Podiatric Relevance:
Plantar fasciitis is the most common cause of heel pain with an estimated one million office visits per year involving the diagnosis and treatment of plantar fasciitis. Treatments are most commonly conservative in nature, but can take up to two years to achieve resolution. This study investigates the efficacy of pulsed radiofrequency electromagnetic field (PRFE) therapy as an adjunct to conservative treatment for plantar fasciitis. 

Methods:
A multicenter, prospective, randomized, double-blind, placebo and positive control trial was performed on 70 patients with diagnosed plantar fasciitis. The primary diagnostic criterion was pain at the insertion of the plantar fascia into the calcaneus, plantar medially or plantarly. Exclusion criteria included any osseous cause of heel pain, including stress fracture or bone tumor, pain directly plantar to calcaneal tuber and neuritis.
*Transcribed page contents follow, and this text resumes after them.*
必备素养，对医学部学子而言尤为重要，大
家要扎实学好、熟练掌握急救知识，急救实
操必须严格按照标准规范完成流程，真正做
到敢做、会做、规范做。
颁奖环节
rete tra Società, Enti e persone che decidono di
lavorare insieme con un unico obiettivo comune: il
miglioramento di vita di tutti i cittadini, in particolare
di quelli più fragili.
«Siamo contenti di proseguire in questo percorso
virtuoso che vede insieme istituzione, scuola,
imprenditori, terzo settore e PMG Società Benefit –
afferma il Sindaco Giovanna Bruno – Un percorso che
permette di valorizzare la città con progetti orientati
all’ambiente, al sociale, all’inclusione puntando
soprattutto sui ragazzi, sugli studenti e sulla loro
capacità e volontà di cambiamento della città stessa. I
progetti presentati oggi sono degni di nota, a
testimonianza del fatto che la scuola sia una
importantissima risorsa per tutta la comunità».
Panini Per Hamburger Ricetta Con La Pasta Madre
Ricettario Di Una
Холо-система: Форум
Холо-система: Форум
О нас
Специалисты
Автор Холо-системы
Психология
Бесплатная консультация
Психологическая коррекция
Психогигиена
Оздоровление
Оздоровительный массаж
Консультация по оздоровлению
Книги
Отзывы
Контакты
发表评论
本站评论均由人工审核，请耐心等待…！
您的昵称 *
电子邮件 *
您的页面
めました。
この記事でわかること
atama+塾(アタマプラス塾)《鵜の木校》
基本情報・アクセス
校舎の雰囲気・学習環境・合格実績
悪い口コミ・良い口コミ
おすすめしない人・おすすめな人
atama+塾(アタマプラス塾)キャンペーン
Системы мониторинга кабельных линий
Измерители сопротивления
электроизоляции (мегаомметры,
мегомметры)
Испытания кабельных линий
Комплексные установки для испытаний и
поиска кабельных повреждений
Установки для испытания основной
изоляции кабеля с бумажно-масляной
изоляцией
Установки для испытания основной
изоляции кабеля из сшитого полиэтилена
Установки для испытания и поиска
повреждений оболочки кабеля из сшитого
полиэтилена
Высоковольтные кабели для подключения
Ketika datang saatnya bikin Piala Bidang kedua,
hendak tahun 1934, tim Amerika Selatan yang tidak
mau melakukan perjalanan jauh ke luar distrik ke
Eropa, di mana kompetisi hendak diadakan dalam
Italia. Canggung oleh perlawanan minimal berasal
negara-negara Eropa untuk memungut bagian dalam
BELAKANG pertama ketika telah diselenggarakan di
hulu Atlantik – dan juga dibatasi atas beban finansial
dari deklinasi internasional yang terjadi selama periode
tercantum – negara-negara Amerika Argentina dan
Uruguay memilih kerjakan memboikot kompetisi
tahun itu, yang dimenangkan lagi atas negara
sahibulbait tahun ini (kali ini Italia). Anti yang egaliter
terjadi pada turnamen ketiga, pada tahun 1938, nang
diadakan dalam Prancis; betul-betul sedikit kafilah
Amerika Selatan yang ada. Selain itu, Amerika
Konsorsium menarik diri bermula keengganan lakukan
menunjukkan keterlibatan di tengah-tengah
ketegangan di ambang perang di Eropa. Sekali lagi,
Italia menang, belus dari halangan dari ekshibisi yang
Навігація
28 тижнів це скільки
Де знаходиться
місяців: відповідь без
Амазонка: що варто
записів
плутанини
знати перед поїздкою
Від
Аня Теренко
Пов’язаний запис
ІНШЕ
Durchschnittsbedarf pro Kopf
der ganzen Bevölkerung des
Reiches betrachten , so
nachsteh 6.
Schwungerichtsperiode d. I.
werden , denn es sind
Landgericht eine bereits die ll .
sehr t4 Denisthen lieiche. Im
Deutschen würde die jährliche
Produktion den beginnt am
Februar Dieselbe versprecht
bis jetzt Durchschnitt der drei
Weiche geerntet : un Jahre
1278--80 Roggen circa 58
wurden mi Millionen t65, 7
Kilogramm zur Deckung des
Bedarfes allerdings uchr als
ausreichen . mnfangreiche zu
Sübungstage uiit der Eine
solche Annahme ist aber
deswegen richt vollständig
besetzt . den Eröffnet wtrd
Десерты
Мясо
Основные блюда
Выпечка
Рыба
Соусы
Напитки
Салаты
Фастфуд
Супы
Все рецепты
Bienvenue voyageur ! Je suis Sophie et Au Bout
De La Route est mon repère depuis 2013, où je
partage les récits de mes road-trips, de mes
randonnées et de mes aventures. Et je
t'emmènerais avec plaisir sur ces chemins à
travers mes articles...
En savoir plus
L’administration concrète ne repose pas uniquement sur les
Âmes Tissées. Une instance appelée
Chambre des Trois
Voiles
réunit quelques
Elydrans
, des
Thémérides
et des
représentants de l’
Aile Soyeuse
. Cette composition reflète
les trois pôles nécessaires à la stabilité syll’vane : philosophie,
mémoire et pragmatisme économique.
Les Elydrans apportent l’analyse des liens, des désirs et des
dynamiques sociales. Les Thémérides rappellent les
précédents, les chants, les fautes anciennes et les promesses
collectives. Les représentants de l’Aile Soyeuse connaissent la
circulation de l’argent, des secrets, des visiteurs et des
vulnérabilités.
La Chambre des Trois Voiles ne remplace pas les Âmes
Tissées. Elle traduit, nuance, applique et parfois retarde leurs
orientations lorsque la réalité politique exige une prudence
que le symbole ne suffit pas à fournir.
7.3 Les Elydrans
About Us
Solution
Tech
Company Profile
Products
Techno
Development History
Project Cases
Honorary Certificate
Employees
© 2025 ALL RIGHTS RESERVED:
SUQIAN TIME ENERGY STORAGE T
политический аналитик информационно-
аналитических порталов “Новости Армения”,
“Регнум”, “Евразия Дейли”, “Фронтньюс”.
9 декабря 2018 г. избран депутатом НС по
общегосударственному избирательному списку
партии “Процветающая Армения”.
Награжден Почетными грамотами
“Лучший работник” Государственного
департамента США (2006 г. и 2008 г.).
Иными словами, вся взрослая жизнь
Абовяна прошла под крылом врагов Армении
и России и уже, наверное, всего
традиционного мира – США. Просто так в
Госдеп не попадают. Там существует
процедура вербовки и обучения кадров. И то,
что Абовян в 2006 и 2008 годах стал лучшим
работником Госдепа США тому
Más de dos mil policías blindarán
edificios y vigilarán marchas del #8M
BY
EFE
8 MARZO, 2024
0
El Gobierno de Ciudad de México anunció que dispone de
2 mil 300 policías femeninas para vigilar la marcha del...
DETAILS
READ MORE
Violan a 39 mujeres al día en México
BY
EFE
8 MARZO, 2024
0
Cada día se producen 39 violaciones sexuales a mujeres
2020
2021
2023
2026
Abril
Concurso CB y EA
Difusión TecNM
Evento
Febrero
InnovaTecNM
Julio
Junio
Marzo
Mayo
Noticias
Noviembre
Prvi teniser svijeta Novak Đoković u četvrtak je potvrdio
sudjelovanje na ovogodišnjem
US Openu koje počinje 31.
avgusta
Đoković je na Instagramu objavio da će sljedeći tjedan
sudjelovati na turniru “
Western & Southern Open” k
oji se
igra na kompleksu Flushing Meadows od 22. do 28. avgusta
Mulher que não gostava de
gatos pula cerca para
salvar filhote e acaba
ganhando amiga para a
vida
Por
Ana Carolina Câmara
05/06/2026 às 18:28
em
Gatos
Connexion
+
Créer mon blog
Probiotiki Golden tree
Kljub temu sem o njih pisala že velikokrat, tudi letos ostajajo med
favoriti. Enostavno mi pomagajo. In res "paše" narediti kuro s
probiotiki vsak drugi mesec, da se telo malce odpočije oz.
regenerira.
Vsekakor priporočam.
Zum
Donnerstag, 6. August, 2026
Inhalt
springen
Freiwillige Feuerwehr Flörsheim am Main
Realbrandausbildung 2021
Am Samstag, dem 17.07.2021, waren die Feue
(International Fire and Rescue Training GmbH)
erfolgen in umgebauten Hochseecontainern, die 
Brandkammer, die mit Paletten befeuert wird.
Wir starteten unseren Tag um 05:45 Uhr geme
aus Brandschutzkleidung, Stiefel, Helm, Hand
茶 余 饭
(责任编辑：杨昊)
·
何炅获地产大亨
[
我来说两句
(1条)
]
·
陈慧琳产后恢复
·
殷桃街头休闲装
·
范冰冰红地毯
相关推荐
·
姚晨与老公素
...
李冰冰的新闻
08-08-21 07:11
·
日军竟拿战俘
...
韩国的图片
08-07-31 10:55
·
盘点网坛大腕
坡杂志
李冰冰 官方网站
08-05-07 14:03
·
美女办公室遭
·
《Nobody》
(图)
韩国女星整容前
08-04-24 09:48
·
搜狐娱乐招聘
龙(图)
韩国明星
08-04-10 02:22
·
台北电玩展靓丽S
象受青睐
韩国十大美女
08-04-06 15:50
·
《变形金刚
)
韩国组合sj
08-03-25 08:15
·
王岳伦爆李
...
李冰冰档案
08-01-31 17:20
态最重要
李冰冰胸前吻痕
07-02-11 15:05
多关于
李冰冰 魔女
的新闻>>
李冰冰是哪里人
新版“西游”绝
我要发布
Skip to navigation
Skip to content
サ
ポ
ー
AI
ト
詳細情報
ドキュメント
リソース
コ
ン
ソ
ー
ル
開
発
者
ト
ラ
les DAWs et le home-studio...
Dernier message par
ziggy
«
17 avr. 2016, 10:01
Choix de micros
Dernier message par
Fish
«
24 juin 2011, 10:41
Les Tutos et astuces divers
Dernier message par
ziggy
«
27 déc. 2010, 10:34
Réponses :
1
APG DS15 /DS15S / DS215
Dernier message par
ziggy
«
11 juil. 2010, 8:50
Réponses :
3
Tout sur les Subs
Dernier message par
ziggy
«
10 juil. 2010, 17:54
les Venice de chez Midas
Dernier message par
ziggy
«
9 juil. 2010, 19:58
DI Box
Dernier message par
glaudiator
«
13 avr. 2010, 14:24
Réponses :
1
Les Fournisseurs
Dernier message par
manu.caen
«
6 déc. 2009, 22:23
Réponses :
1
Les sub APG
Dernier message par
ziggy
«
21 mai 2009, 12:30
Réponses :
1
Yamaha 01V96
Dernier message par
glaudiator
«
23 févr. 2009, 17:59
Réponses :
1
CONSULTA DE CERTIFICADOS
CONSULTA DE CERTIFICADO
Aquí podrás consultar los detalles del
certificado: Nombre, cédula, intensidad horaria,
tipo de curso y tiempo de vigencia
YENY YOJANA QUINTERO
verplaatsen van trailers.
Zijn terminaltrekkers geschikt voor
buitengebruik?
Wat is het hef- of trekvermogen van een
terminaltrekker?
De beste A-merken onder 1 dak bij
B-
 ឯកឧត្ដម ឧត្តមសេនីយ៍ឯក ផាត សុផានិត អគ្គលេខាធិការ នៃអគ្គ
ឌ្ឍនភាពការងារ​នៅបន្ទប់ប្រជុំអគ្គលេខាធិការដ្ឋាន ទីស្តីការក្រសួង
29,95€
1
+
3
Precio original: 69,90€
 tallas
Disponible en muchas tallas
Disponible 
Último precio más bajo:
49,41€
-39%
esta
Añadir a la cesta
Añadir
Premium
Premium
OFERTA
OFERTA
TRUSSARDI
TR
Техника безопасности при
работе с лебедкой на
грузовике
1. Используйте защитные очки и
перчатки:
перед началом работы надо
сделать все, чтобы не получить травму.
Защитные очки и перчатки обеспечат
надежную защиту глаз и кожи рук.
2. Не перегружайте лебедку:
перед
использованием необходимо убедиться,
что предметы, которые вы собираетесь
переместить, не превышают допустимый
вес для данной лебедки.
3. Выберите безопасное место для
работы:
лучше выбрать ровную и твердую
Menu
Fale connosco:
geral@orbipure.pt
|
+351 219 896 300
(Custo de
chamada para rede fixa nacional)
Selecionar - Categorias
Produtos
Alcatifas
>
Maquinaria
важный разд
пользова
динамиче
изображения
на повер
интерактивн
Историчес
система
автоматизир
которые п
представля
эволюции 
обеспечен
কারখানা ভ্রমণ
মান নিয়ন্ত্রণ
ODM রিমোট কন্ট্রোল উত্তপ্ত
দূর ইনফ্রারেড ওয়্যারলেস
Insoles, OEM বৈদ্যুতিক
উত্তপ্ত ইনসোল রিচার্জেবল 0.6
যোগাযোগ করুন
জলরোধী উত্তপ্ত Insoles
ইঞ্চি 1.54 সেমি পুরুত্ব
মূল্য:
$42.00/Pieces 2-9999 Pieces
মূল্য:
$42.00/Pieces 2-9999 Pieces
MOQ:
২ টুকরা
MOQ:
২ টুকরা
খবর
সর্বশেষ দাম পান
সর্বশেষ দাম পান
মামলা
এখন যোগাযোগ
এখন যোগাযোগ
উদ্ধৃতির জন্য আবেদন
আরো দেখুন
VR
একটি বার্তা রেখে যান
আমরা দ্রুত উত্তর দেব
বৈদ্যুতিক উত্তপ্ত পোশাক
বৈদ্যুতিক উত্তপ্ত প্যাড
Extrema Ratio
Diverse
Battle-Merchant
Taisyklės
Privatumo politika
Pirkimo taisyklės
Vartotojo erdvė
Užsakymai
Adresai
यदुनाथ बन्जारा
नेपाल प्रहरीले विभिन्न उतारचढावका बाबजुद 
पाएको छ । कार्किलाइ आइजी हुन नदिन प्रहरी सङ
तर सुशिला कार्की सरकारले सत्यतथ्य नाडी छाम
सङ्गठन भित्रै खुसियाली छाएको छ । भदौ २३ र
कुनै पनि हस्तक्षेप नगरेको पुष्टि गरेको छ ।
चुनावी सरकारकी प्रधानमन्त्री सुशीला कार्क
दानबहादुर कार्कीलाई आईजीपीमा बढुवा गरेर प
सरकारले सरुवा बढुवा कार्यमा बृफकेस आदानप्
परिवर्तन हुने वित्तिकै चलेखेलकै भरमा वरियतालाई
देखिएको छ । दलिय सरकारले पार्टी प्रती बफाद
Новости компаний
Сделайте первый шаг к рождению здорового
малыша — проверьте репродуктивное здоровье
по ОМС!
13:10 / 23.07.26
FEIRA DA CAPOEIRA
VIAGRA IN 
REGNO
Based on random selection of previously coded PRFE device, patients were randomized to therapeutic and placebo groups. The ActiPatch device with carrier frequency of 27.12 MHz, 1000 pulses/second was utilized in this study. The placebo device appeared identical to the therapeutic device but did not emit a radiofrequency electromagnetic field. Forty-eight patients were included in the therapeutic group, with 28 patients in the placebo group. The device was worn nightly for seven consecutive days with the antenna of the device placed directly over the site of heel pain. Morning and evening pain scores were reported by the patient using a 10-point visual analog scale (VAS). Daily analgesic medication use was also recorded by the patient.

Results:
All patients completed the study. No adverse events were reported and the PRFE therapy devices were well tolerated in all patients. There was no significant difference between the study groups demographics or VAS scores at day one of therapy. A decrease in both morning and evening VAS scores was noted in placebo and therapeutic groups at the end of therapy. Although morning VAS pain scores for the placebo group did show a 7.9 percent decline, no significant change was noted at trial completion. Morning VAS scores in the therapeutic group were found to decline 40 percent throughout the study period with a significant difference in morning VAS pain rating noted at days four through seven of treatment. Linear regression analysis also showed significantly different rates of improvement between groups. A 19 percent pain decline in the placebo group and 30 percent pain decline in the therapeutic group were observed in the evening VAS pain rating, though these results were not found to be significant. No significant difference in rate of decline was noted between groups. Evening VAS pain rating at days four through seven was significantly improved from initial report in the therapeutic group. Total pill and average medication usage showed a downward trend in therapeutic group that was not seen in the placebo group, however these results were not found to be significant.

Conclusions:
Overnight wear of the PRFE device shows promise as a conservative treatment option for plantar fasciitis. This is the first study into the investigation of the PRFE device as an outpatient adjunctive therapy. The current study results support its use as an effective modality in decreasing morning pain in patients suffering from plantar fasciitis. Benefits to therapy include ease of use, being drug free, noninvasive and no reported side effects. Limitations to this study include short length of data collection and lack of long-term follow-up. Additional studies in this area are needed to confirm these results as well as determine long-term effects of treatment.